Illustration by soofiya.com
Finance tips for women of colour (WoC) are hard to come by, even though the idea of wealth creation and preservation is nothing new. For many of us, daughters and granddaughters of immigrants, wealth-building has been a central, subliminal thread of our existence for generations. Many of us hail from people whose very reason for leaving their home countries was to work and start families in the UK and send money back home for loved ones who remained overseas. And then, in later life, to build retirement homes on prized plots of family land. It’s a familiar picture, or at least, a picture that is completely familiar to me.
As a black woman who’s spent my entire career in investment management and professional services industries, I am something of a unicorn. Before I left the corporate world to set up my own business, I would quite often be one of few women with a seat at the table and certainly the only black woman, and the higher up you get, the whiter (and more male) it becomes.
With an upbringing that pivoted around the importance of education, hard work and building solid foundations for the future, it wasn’t a massive leap to conclude that the reward for my efforts as I moved into adulthood was a clean bill of financial health. And with two young daughters the idea of legacy has been brought into sharp focus in recent years as I think not just of my financial future, but theirs.
But for women across the globe, securing the much-vaunted financial freedom seemingly enjoyed indiscriminately by our favourite Instagram influencers (spoiler alert: lots of this is just good advertising), couldn’t feel further from our grasp.
The financial challenges facing WoC are varied. We all know about the gender pay gap, but much of this gap is attributed to motherhood. A significant proportion of the disparity between salaries for men and women is attributed to the lifestyle changes prompted by childbirth, and working mums are particularly impacted by this imbalance in earnings.
“Black women in medical roles within the NHS, for example, are paid 16% less than white women, while the ethnic minority pay gap in the US shows that at its worst, Latina women on average earn about 53 cents for every dollar a white man makes”
But what lies beneath the headlines screaming about this issue, is the fact that for WoC, the situation is even bleaker. Black women in medical roles within the NHS, for example, are paid 16% less than white women, while the ethnic minority pay gap in the US shows that at its worst, Latina women on average earn about 53 cents for every dollar a white man makes. The resulting impact on the proportion of disposable income we have available to save and invest is obvious.
When it comes to representation, social media is helping to level the playing field in the imagery that we are exposed to each day. We have never had more control over what we choose to consume. So why then, do the marketing and communications issued by the financial services industry seems to be languishing in a bygone era, which has traditionally been not just aggressive and masculine but overwhelmingly white too?
I guess if we’re not represented in the boardroom, then how could the financial services industry possibly begin to address the breadth of challenges faced by its target audience and, redress the balance in capturing previously underserved segments of the market which would undoubtedly include WoC? This isn’t even a question of “leaning in” – it’s about being present in the room in the first place.

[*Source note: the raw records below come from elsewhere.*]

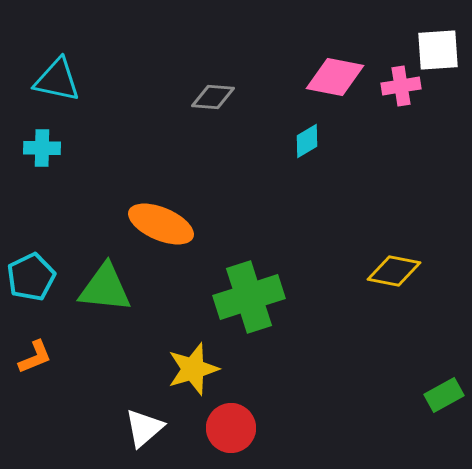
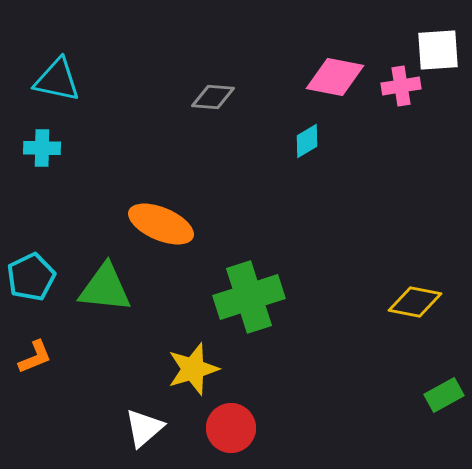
yellow diamond: moved 21 px right, 31 px down
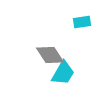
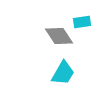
gray diamond: moved 9 px right, 19 px up
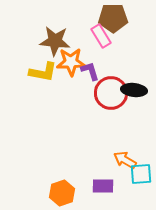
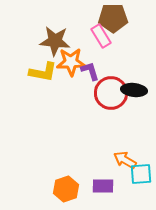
orange hexagon: moved 4 px right, 4 px up
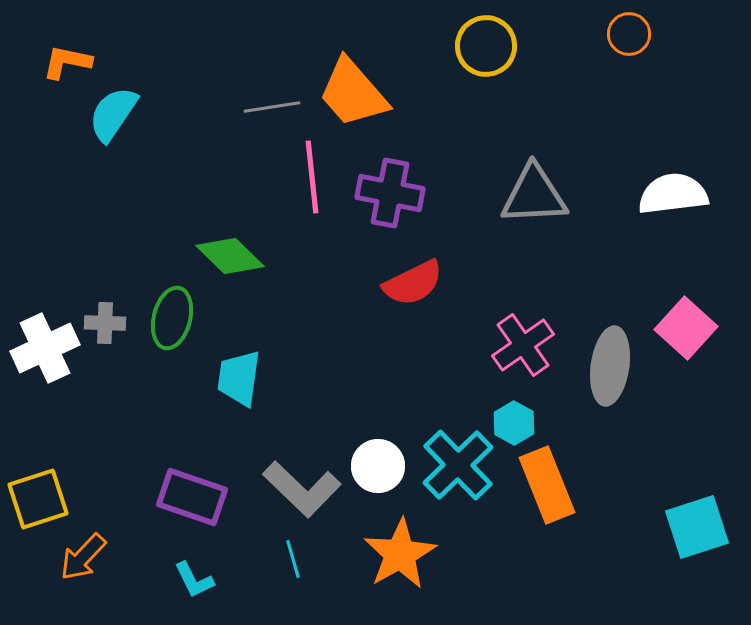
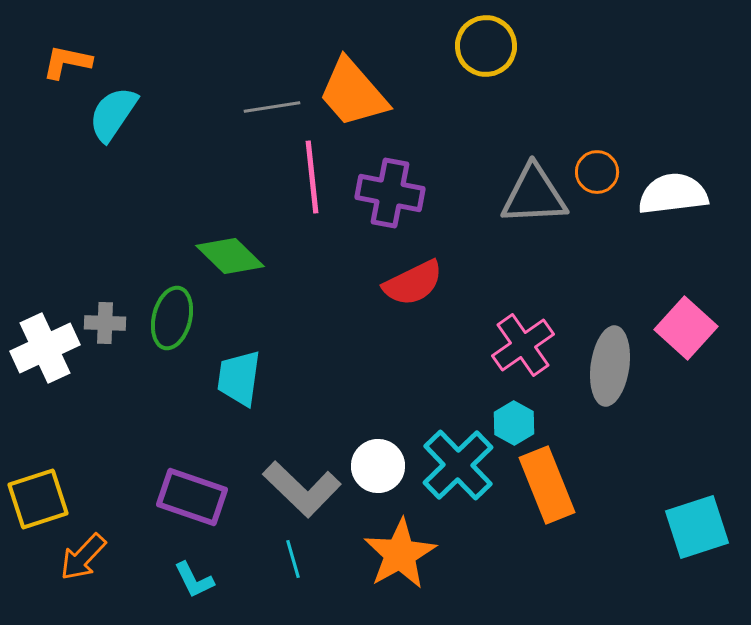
orange circle: moved 32 px left, 138 px down
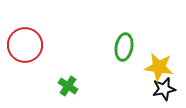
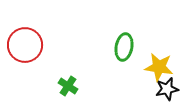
black star: moved 3 px right
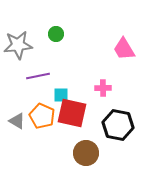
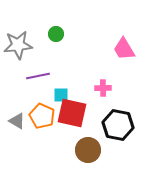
brown circle: moved 2 px right, 3 px up
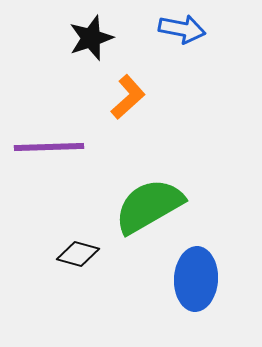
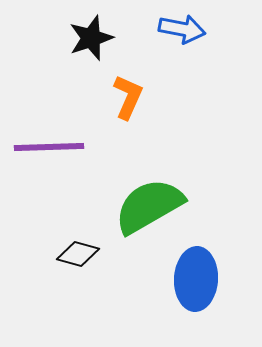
orange L-shape: rotated 24 degrees counterclockwise
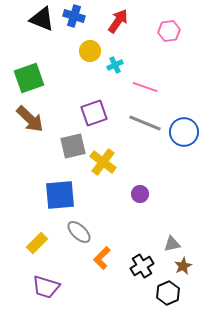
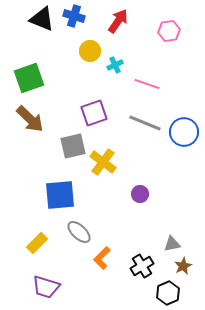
pink line: moved 2 px right, 3 px up
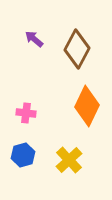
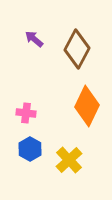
blue hexagon: moved 7 px right, 6 px up; rotated 15 degrees counterclockwise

While this really isn’t a black and white issue, it is one that has very serious consequences for the women who feel this sense of financial exclusion. Despite living longer than men, women on average, retire at 65 with a pension pot one fifth of the size of men’s, and although we are diligent savers, overall we have a predisposition towards cash savings. This, in spite of the fact that stocks and shares investing is proven to generate better returns than cash over the long term, meaning potentially more money in your pocket.
The perfect storm created by a combination of these (and other) factors, means that millions of women could be plunged into pension poverty in future, storing up huge societal issues for generations to come, with WoC arguably absorbing the heaviest impact.
To combat this, firstly we need to engage. Without question, financial institutions and others have a significant role to play in ensuring that we’re not just seen, but heard, but we have to focus: complacency won’t build our nest eggs after all. Spend some time understanding your pension statements for example, so you know how much you currently have saved, what you will potentially retire on and what the gap is between where you are and where you need to be.
Sometimes knowledge is frightening but without it, you could wake up to a nightmare in years to come; don’t be that person. If you don’t have a pension, start one. And the sooner the better; it’s one of the best tax efficient investment vehicles available.
If you don’t have an emergency stash of cash saved for a rainy day – build one. When you have that in place, consider looking into stocks and shares investing through an ISA. Don’t be afraid to speak to a qualified financial adviser – if you ask, you can get tailored finance tips for women. Think of it in the same way as seeing a personal trainer to help you achieve specific body goals. Ask for recommendations from friends and family or see whether your workplace offers access to one as an employee benefit. rainchq offers a service exclusively for women or you could look at a website like vouched for or unbiased for adviser reviews.
If you’re a new mum and never signed up for child benefit for fear that you would be ineligible due to your income bracket or for other reasons, revisit this. Even if you’re not eligible for child benefit, registering ensures that national insurance contributions continue to be made on your behalf should you choose to be a stay at home mum and therefore preserves any state pension provision you may be entitled to in later life.
Finally, bear this mind: when we do invest, we are proven to be better at it than men. Finance tips for women need to be more easily accessible, as in the spirit of competition, have faith because the results are in your favour.